Step 2: Mix the pumpkin layer
In a large bowl, combine the cold milk, solid-pack pumpkin, instant butterscotch pudding mix and spices. Beat until smooth and creamy. Spoon 1/2 of this mixture over the cake crumbs in the bowl.
Step 3: Continue layering
Add the second portion of cake crumbs over the pumpkin mixture. In another bowl, whip the heavy cream until stiff peaks form. Spoon 1/2 over the cake crumbs. Repeat the layers with the remaining pumpkin mixture, cake crumbs and whipped cream.
Step 4: Finish and chill
Sprinkle the reserved 1/4 cup of cake crumbs around the edge of the bowl. You can garnish with maraschino cherries. Cover and refrigerate for at least two hours before serving.
How to Store Pumpkin Trifle Dessert
Cover the trifle tightly with plastic wrap or store individual servings in airtight containers. Keep it refrigerated and it’ll stay fresh for three days. The flavors actually get better as they sit. Don’t worry if it’s not eaten right away!
Can you freeze pumpkin trifle?
It’s best not to freeze this trifle. The whipped cream and pudding might separate after thawing and affect its texture.
How long does pumpkin trifle last?
Pumpkin trifle can last up to three days in the refrigerator. Be sure to cover it tightly to keep it fresh.
Pumpkin Trifle Recipe Tips
How do you serve pumpkin trifle?
Serve pumpkin trifle straight from the fridge. For an extra special touch, top each serving with a dollop of whipped cream and a drizzle of caramel sauce.

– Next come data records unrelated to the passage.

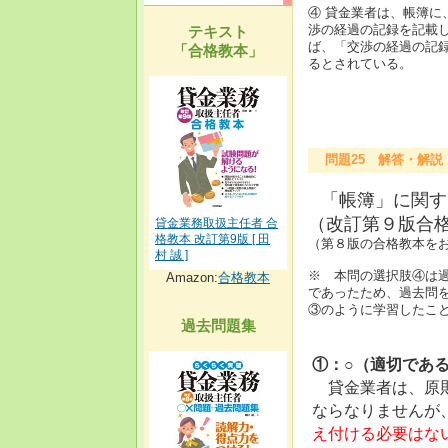
④ 貸金業者は、帳簿
渉の経過の記録を記載
テキスト
ば、「交渉の経過の記
「合格教本」
るとされている。
問題25 解答・解説
「帳簿」に関す
（改訂第９版合格
貸金業務取扱主任者 合
格教本 改訂第9版 [ 田
（第８版の合格教本をお
村 誠 ]
※ 本問の選択肢④は過
Amazon:
合格教本
であったため、過去問
③のように学習したこ
過去問題集
①：○（適切であ
貸金業者は、原則
ならなりませんが
え付ける必要はな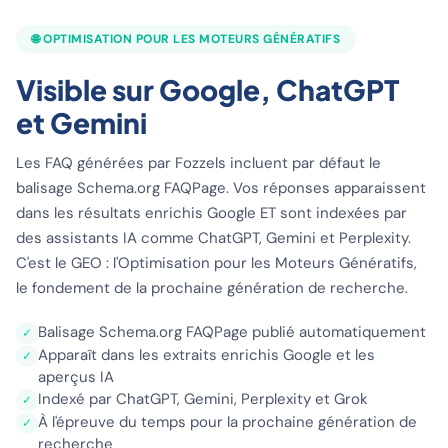
🌐 OPTIMISATION POUR LES MOTEURS GÉNÉRATIFS
Visible sur Google, ChatGPT
et Gemini
Les FAQ générées par Fozzels incluent par défaut le
balisage Schema.org FAQPage. Vos réponses apparaissent
dans les résultats enrichis Google ET sont indexées par
des assistants IA comme ChatGPT, Gemini et Perplexity.
C'est le GEO : l'Optimisation pour les Moteurs Génératifs,
le fondement de la prochaine génération de recherche.
Balisage Schema.org FAQPage publié automatiquement
✓
Apparaît dans les extraits enrichis Google et les
✓
aperçus IA
Indexé par ChatGPT, Gemini, Perplexity et Grok
✓
À l'épreuve du temps pour la prochaine génération de
✓
recherche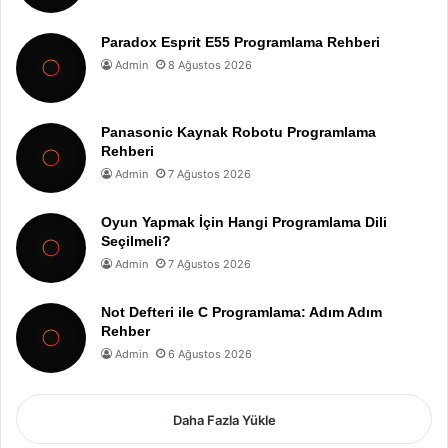
Paradox Esprit E55 Programlama Rehberi
Admin
8 Ağustos 2026
Panasonic Kaynak Robotu Programlama
Rehberi
Admin
7 Ağustos 2026
Oyun Yapmak İçin Hangi Programlama Dili
Seçilmeli?
Admin
7 Ağustos 2026
Not Defteri ile C Programlama: Adım Adım
Rehber
Admin
6 Ağustos 2026
Daha Fazla Yükle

What can I use instead of spice cake in pumpkin trifle?
If you don’t have spice cake, gingerbread or muffins are great substitutes. You can also use pound cake or vanilla cake with added cinnamon and nutmeg.
How can I make pumpkin trifle healthier?
To lighten up this trifle use a lower-fat whipped topping instead of heavy cream and reduce the amount of sugar by using sugar-free pudding mix.
Can I add nuts to pumpkin trifle?
Yes. Adding chopped pecans or walnuts between the layers of pumpkin and cake crumbs will add a nice crunch and extra flavor to the trifle.
Pumpkin Trifle
Ingredients
- 2 to 3 cups leftover crumbled unfrosted spice cake, muffins or gingerbread
- 2-1/2 cups cold milk
- 1 can (15 ounces) solid-pack pumpkin
- 4 packages (3.4 ounces each) instant butterscotch pudding mix
- 1 teaspoon ground cinnamon
- 1/4 teaspoon ground nutmeg
- 1/4 teaspoon ground ginger
- 1/4 teaspoon ground allspice
- 2 cups heavy whipping cream
- Maraschino cherries, optional
Directions
- Set aside 1/4 cup of cake crumbs for topping. Divide remaining crumbs into four portions; sprinkle first portion into a trifle bowl or 3-qt. serving bowl.
- In a large bowl, combine the milk, pumpkin, pudding mixes and spices; beat until smooth. Spoon half the pumpkin mixture into the serving bowl. Sprinkle with a second portion of crumbs. In a small bowl, beat cream until stiff peaks form; spoon half into bowl.
- Sprinkle with the third portion of crumbs. Top with the remaining pumpkin mixture, then fourth portion of crumbs and remaining whipped cream. Sprinkle the reserved 1/4 cup crumbs around the edge of bowl. Garnish with cherries if desired. Cover and chill at least 2 hours before serving.
Nutrition Facts
1 cup: 186 calories, 14g fat (8g saturated fat), 49mg cholesterol, 163mg sodium, 14g carbohydrate (10g sugars, 1g fiber), 3g protein.